How to complete this task
Go through the records and copy each line where the string "Save" occurs.

Material for this task
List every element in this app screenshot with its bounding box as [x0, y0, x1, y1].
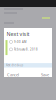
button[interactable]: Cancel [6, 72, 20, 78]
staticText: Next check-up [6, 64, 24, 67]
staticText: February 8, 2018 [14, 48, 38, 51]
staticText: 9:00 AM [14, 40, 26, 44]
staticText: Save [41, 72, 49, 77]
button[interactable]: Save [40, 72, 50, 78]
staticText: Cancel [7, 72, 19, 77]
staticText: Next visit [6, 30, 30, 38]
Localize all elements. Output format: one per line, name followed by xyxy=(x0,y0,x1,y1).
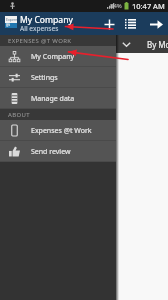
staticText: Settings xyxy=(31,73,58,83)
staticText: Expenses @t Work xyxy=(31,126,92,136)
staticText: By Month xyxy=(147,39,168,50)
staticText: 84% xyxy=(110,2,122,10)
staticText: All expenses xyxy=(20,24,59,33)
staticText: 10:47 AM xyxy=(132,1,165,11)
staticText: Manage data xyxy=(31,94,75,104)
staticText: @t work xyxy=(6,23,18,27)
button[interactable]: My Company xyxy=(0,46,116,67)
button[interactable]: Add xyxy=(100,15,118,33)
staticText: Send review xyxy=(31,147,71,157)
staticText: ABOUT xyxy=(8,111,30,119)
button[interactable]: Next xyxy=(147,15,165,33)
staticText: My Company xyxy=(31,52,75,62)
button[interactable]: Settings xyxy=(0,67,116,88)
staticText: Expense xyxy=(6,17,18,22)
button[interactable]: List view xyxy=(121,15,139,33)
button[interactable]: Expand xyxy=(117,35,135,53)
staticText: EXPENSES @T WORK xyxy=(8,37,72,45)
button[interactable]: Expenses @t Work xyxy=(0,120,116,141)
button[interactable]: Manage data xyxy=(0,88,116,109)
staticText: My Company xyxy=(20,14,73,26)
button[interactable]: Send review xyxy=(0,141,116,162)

Exercise solution
staticText: Save [41, 72, 49, 77]
button[interactable]: Save [40, 72, 50, 78]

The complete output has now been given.